O seguro morreu de velho, já ensina o adágio popular. Imobilizado após a estratégica indefinição do PSB pela participação na sua administração, o prefeito Luciano Cartaxo resolveu se mexer no tabuleiro, jogar novas pedras para tentar sair do xeque-mate habilmente articulado pelos socialistas.

Nos bastidores, o prefeito começa a buscar alternativas, reagrupar aliados distanciados pela circunstância do embate de 2014 e avançar em novos apoios para não ficar totalmente à mercê das decisões e sacadas do Jardim Girassol. Recentemente, Cartaxo passou a deflagrar esses contatos.

Não por acaso, ontem exibiu uma cena que há muito tempo não se via. Esteve ao lado do seu vice, Nonato Bandeira, com quem tinha estremecido as relações, durante a inauguração da reforma do estádio “Wilsão”, no bairro de Mangabeira.
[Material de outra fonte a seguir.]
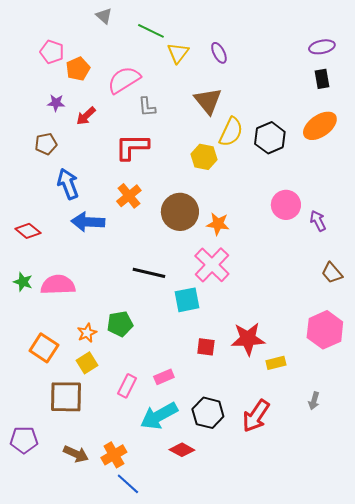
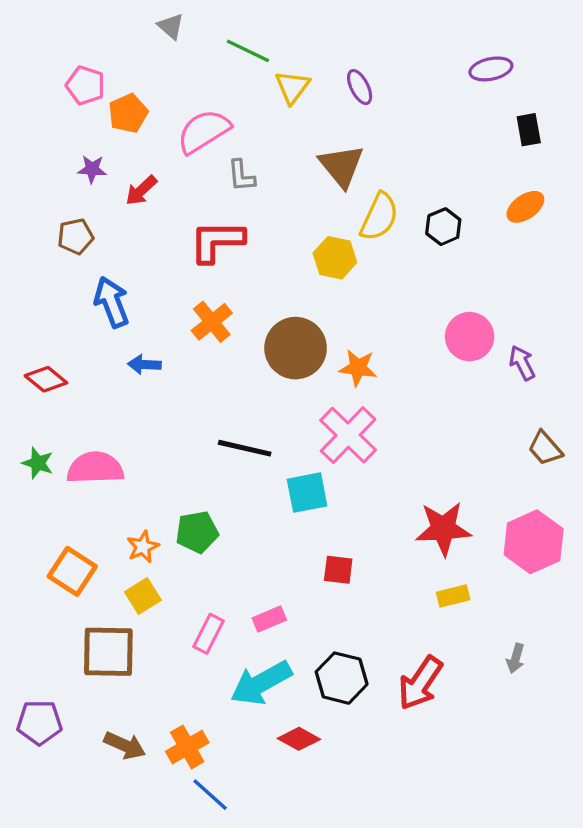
purple ellipse: (322, 47) -> (491, 69), moved
orange ellipse: (320, 126) -> (525, 207), size x0.7
black hexagon: (270, 138) -> (443, 227), size x0.7
blue arrow: (88, 222) -> (144, 364), size x0.6
red star: (248, 339) -> (443, 529), moved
A cena poderia passar como um ato normal e institucional não fossem o contexto e os personagens envolvidos.

Nonato acumula divergências com o PSB e o governador Ricardo Coutinho, com quem rompeu em 2012 exatamente para fertilizar o terreno da candidatura de Cartaxo, até então desprovida de maiores expectativas de poder. A reaproximação pública, portanto, tem um efeito simbólico muito representativo.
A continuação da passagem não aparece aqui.